Box them in! Rabbits love boxes. Cut out a front entrance and a hole in the top of the box, and your pet rabbit might use it as a retreat or something to chew.
Parrot Toys Too
Some wood and plastic toys designed for pet parrots make good rabbit toys, too. The dye used to color the wood is nontoxic, and the material is sturdy and made from safe plastic. Rabbits and parrots both like to chew up wood, and the hard plastic used in large-parrot toys is quite durable. Better yet, some parrot toys are designed to be hung from the cage — perfect for your bunny to nudge and to get it standing on its hindfeet.
Rabbits have been known to play a game of chase with their owners. These frisky bunnies will run around a corner, stop and wait for their people to find them.

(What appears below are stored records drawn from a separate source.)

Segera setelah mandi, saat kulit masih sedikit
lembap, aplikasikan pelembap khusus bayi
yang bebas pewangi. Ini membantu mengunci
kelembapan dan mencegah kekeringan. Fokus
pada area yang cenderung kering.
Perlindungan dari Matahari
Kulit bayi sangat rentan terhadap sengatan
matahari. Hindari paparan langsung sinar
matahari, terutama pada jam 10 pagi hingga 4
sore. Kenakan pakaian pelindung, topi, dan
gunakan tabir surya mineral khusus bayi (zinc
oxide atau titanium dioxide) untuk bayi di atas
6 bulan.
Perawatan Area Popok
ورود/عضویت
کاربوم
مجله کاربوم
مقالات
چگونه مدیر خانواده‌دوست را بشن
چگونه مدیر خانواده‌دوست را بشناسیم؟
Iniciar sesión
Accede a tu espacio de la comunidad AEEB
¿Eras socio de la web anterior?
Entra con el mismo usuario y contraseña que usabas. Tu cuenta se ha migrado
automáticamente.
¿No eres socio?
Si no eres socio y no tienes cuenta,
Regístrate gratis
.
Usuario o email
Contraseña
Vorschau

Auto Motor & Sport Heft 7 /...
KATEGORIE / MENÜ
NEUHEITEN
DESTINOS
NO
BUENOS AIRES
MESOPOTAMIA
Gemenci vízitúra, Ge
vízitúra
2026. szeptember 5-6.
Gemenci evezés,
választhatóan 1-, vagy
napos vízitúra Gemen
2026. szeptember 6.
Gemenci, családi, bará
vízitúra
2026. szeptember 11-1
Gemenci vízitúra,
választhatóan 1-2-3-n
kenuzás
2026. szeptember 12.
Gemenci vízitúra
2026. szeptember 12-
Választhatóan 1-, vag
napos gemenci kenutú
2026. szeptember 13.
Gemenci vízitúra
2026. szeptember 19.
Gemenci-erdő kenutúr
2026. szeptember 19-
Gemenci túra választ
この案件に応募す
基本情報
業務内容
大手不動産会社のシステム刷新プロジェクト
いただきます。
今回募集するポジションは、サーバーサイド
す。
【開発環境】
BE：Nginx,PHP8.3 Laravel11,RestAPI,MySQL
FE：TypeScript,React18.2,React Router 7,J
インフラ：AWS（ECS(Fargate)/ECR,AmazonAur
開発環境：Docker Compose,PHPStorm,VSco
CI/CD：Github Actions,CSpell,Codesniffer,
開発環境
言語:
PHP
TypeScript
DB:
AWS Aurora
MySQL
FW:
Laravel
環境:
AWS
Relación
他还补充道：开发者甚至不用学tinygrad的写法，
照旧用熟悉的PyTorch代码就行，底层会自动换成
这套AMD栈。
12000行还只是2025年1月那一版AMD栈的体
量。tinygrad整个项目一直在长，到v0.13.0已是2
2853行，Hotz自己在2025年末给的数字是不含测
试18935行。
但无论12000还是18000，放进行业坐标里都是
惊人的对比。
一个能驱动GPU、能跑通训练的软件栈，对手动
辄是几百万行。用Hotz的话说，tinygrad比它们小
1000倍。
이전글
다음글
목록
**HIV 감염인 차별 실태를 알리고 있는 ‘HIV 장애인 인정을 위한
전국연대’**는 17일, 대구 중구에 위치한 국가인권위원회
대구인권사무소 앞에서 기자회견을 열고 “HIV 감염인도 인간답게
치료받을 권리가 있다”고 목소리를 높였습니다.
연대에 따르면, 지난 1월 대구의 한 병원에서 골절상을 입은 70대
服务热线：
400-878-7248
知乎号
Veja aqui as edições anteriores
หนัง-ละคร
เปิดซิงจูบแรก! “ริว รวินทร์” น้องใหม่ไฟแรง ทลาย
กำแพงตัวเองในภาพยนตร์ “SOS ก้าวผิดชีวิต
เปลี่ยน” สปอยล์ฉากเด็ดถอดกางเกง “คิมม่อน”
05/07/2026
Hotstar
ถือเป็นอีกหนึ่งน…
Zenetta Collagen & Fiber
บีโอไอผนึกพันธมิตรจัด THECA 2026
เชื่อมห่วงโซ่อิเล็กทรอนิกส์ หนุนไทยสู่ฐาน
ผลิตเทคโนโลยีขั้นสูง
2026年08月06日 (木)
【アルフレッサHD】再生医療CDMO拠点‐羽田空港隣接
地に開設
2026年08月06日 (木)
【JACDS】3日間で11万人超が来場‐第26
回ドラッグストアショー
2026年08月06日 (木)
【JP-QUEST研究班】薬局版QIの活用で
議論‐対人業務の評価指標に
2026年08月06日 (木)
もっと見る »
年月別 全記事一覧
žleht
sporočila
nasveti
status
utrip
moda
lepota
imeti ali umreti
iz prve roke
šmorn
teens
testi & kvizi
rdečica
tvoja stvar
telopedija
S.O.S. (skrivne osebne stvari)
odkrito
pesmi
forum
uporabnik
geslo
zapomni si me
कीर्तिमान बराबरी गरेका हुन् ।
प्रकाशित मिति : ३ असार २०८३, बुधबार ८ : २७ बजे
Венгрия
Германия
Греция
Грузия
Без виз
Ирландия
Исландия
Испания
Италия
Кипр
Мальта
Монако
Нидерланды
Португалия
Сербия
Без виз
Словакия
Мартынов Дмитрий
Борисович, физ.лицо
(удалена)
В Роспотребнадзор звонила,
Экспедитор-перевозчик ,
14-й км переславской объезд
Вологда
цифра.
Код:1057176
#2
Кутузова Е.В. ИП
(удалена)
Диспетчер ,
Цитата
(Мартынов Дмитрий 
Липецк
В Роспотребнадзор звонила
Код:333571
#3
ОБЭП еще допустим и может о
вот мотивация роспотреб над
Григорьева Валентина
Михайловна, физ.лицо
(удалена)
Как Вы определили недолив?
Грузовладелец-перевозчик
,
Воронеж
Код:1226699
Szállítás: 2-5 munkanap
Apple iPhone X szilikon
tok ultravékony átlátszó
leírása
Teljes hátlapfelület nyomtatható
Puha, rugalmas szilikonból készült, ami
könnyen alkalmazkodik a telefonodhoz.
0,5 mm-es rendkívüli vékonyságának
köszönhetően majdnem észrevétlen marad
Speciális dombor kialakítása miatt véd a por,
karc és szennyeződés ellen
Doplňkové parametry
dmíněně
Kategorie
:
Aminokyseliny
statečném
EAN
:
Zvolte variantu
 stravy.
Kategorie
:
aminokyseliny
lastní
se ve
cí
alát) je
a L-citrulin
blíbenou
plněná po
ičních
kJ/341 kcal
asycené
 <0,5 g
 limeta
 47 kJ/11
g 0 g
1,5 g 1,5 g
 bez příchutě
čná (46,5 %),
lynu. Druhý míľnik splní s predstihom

Then, the rabbit will chase after its person when he or she turns to walk/run away.
Take a look at the wild rabbits nibbling on your shrubs or garden, and you’ll see that rabbits are natural grazers, searching for delectables as they make their way across their territory — and your yard. Pet rabbits, on the other hand, have their meals served to them … no need for them to dig or chew to reach food. An edible foraging toy like the one described below is just one way to satisfy your rabbit’s curiosity and taste buds. You can also hide treats in paper bags for your rabbit to rip apart or under hard-plastic stacking cups for it to knock over and reap the benefits of its conquest. Some rabbit rescue groups and online boutiques offer rabbit-safe treat toys made of twigs, baskets and more, to keep your bunny happily working for its reward.
Make This Toy!
What you need:
- 1 cardboard center from a paper towel roll or toilet paper roll
- A treat such as a small piece of carrot, sprigs of parsley, cilantro or a piece of broccoli
What to do:
1. Stuff the hay halfway into the tube
2. Place treat in the middle of the tube
3. Fill the rest of the tube with hay
(*Variations: Fold up the edges of one end of the tube to prevent the contents from falling out if your rabbit picks it up or tosses it around. Or put a hole in the top and hang it from your rabbit’s cage so it has to do some work for its reward, which is a good way to keep your rabbit happily occupied.)